Taking only the lines of the data below from the line with "Maktabi Business Centre – Al" to the line with "Bachelor of Hotel Management and", ends included, write them out exactly and without pictures.
**** Available data ****
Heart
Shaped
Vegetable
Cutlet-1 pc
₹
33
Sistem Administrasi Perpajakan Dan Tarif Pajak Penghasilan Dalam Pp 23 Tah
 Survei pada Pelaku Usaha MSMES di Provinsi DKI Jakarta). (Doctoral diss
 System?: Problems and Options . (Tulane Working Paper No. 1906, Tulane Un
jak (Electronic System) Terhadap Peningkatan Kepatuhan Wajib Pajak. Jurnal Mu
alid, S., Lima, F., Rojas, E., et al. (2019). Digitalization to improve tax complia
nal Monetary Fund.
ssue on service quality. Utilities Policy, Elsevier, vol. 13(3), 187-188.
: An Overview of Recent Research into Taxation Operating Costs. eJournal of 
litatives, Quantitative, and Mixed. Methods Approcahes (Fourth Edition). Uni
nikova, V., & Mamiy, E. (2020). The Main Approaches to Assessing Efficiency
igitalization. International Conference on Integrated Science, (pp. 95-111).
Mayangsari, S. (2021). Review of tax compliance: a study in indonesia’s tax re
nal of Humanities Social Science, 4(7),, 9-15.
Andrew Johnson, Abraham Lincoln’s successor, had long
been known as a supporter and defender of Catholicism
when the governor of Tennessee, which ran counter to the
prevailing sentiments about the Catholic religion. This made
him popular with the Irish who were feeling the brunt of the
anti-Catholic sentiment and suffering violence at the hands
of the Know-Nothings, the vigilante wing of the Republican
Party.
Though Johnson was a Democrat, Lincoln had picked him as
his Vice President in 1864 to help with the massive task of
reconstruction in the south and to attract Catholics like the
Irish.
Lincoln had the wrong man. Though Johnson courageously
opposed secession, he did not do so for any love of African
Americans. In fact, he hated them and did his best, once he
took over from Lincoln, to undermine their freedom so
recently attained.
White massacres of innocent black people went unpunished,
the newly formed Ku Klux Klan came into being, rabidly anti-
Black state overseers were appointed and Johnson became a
****
**** Available data ****
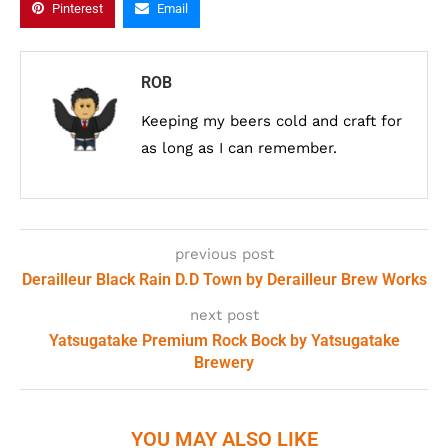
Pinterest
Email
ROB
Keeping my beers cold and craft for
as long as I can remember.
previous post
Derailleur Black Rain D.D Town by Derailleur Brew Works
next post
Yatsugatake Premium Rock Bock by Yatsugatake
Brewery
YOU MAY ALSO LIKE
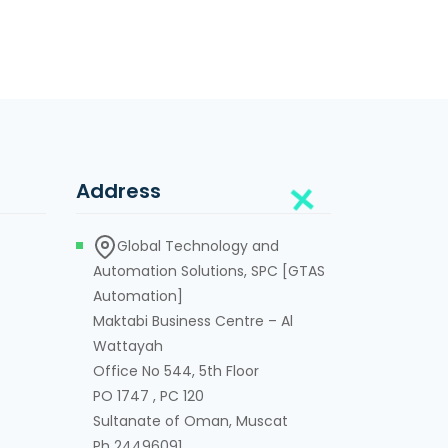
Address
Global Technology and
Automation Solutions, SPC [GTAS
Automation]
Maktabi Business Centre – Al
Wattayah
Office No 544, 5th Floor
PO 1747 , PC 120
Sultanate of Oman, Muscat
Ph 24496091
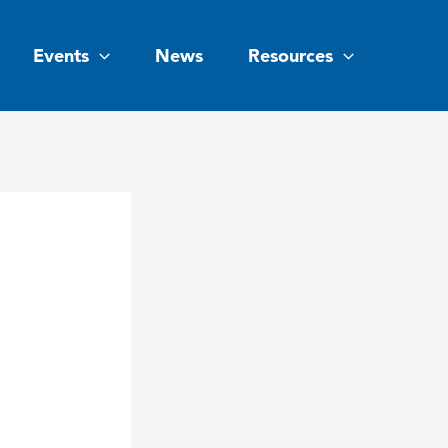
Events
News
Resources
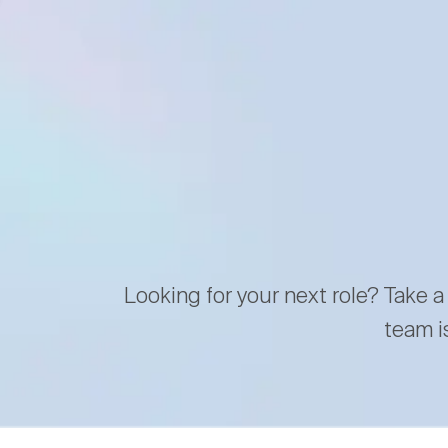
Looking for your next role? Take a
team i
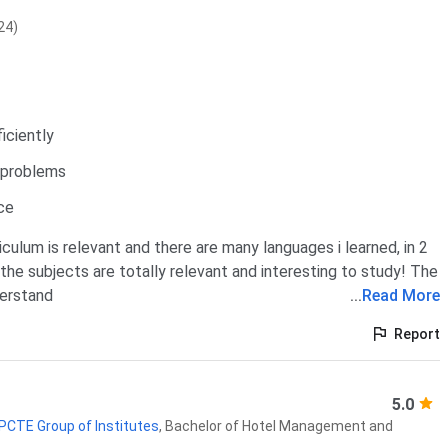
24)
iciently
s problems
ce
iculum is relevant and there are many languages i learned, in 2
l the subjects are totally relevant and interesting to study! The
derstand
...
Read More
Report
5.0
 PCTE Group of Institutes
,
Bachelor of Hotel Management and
****
> Response
Maktabi Business Centre – Al
Wattayah
Office No 544, 5th Floor
PO 1747 , PC 120
Sultanate of Oman, Muscat
Ph 24496091
Events
News
Resources
Looking for your next role? Take a
team i
24)
iciently
s problems
ce
iculum is relevant and there are many languages i learned, in 2
l the subjects are totally relevant and interesting to study! The
derstand
...
Read More
Report
5.0
 PCTE Group of Institutes
,
Bachelor of Hotel Management and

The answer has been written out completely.